Die Konkurrenz ist also riesig und das Reglement kann da nur wenig helfen. "Die Segmente, innerhalb derer wir uns bewegen können, sind geradezu winzig", weiß der Schotte. Dazu kommt, dass es in der NASCAR keinerlei technische Hilfsmittel, wie etwa ein vollautomatisches Getriebe, oder eine bewegliche Aerodynamik gibt, ganz geschweige von einer erfinderischen Gewichtsverteilung.
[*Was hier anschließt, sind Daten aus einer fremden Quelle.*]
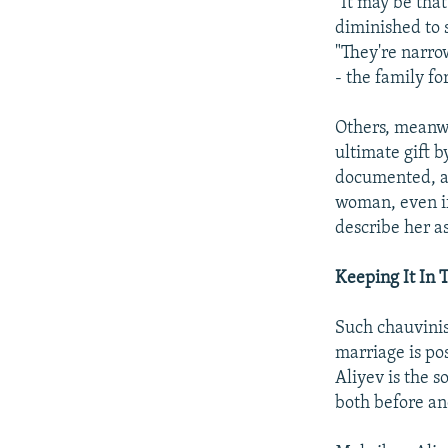
"It may be tha
diminished to s
"They're narrow
- the family fo
Others, meanwh
ultimate gift b
documented, al
woman, even if 
describe her as
Keeping It In 
Such chauvinist
marriage is po
Aliyev is the 
both before an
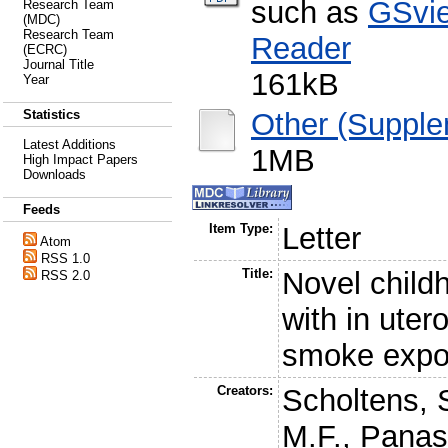
such as
GSvi
Research Team
(MDC)
Research Team
Reader
(ECRC)
Journal Title
161kB
Year
Other (Supple
Statistics
Latest Additions
1MB
High Impact Papers
Downloads
Feeds
Item Type:
Letter
Atom
RSS 1.0
Title:
Novel child
RSS 2.0
with in uter
smoke expo
Creators:
Scholtens, 
M.F.
,
Panas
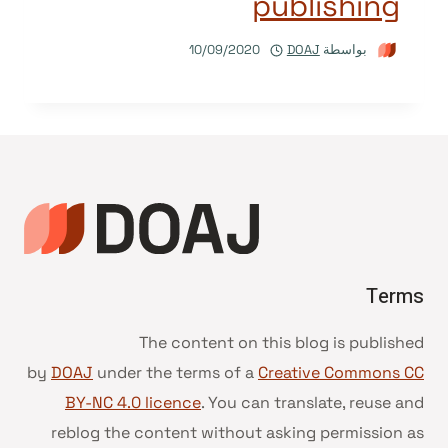
publishing
10/09/2020
DOAJ
بواسطة
Terms
The content on this blog is published
by
DOAJ
under the terms of a
Creative Commons CC
BY-NC 4.0 licence
. You can translate, reuse and
reblog the content without asking permission as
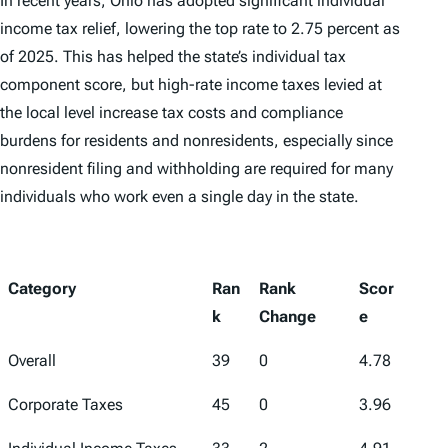
In recent years, Ohio has adopted significant individual
income tax relief, lowering the top rate to 2.75 percent as
of 2025. This has helped the state’s individual tax
component score, but high-rate income taxes levied at
the local level increase tax costs and compliance
burdens for residents and nonresidents, especially since
nonresident filing and withholding are required for many
individuals who work even a single day in the state.
Category
Ran
Rank
Scor
k
Change
e
Overall
39
0
4.78
Corporate Taxes
45
0
3.96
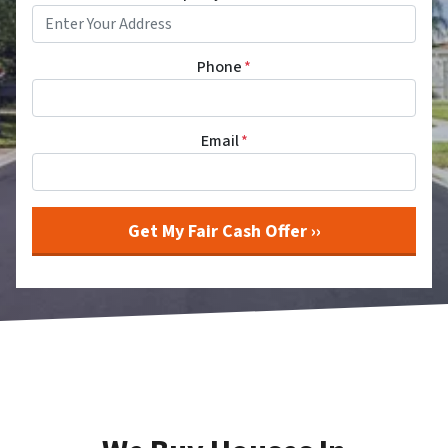
Phone
*
Email
*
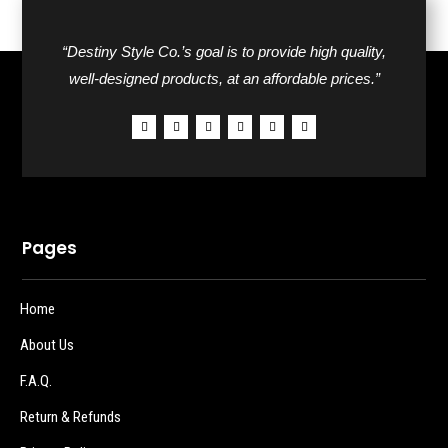
“Destiny Style Co.’s goal is to provide high quality,
well-designed products, at an affordable prices.”
Pages
Home
About Us
F.A.Q.
Return & Refunds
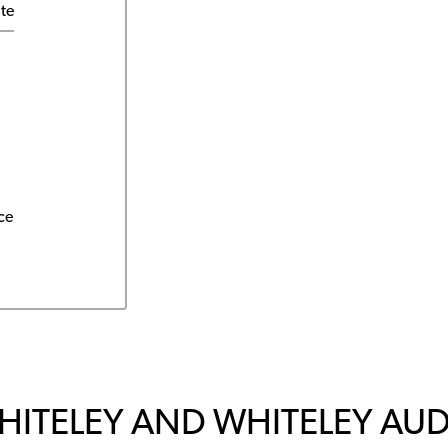
ite
ce
HITELEY AND WHITELEY AU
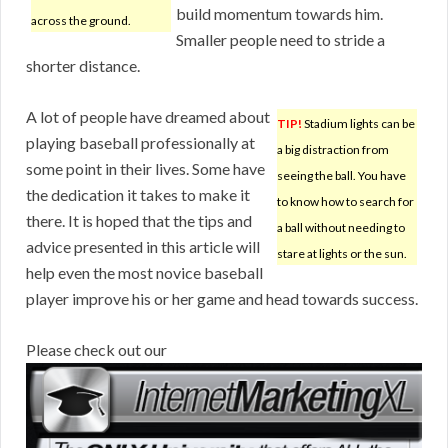
build momentum towards him.
across the ground.
Smaller people need to stride a
shorter distance.
A lot of people have dreamed about
TIP!
Stadium lights can be
playing baseball professionally at
a big distraction from
some point in their lives. Some have
seeing the ball. You have
the dedication it takes to make it
to know how to search for
there. It is hoped that the tips and
a ball without needing to
advice presented in this article will
stare at lights or the sun.
help even the most novice baseball
player improve his or her game and head towards success.
Please check out our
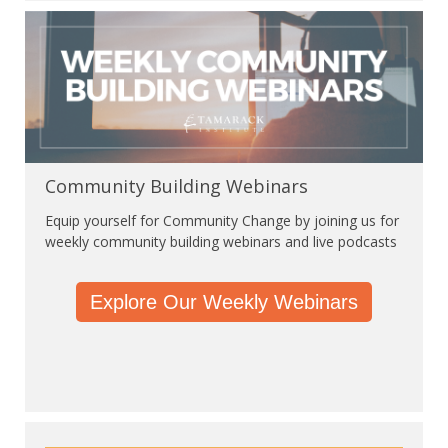
Community Building Webinars
Equip yourself for Community Change by joining us for
weekly community building webinars and live podcasts
Explore Our Weekly Webinars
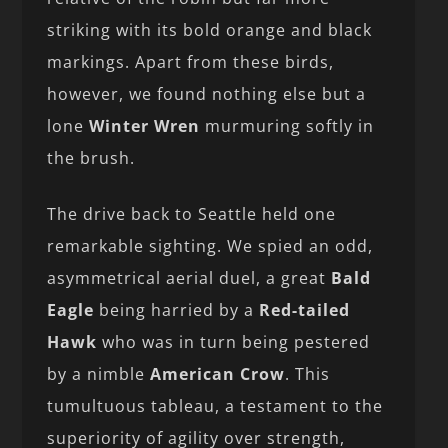
striking with its bold orange and black
markings. Apart from these birds,
however, we found nothing else but a
lone
Winter Wren
murmuring softly in
the brush.
The drive back to Seattle held one
remarkable sighting. We spied an odd,
asymmetrical aerial duel, a great
Bald
Eagle
being harried by a
Red-tailed
Hawk
who was in turn being pestered
by a nimble
American Crow
. This
tumultuous tableau, a testament to the
superiority of agility over strength,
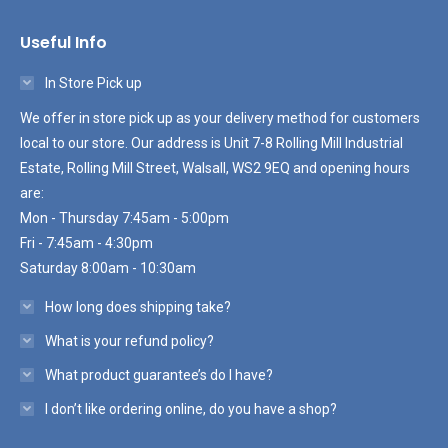
Useful Info
In Store Pick up
We offer in store pick up as your delivery method for customers
local to our store. Our address is Unit 7-8 Rolling Mill Industrial
Estate, Rolling Mill Street, Walsall, WS2 9EQ and opening hours
are:
Mon - Thursday 7:45am - 5:00pm
Fri - 7:45am - 4:30pm
Saturday 8:00am - 10:30am
How long does shipping take?
What is your refund policy?
What product guarantee’s do I have?
I don’t like ordering online, do you have a shop?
Eine nur hinter vorgehaltener Hand formulierte allgemeine Faustformel - die so simpel wie ganz offensichtlich zutreffend ist - lautet, dass ein Erfahrungsvorsprung auf den NASCAR-Ovalen von zehn, zwanzig oder noch mehr Jahren von den Quereinsteigern frühestens in drei oder auch vier Saisons aufgeholt werden kann.
Denn die Piloten, die ihre Jugendjahre auf den unterschiedlichsten Dirt-Tracks in jedem noch so verschlafenen Winkel der USA verbracht haben, und sich erfolgreich gegen die große Konkurrenz der zahllosen Youngsters durchsetzten, kennen eine erfolgreiche Herangehensweise bestens. Und genau gegen diese Creme-de-la-Creme fahren nun die NASCAR-Einsteiger.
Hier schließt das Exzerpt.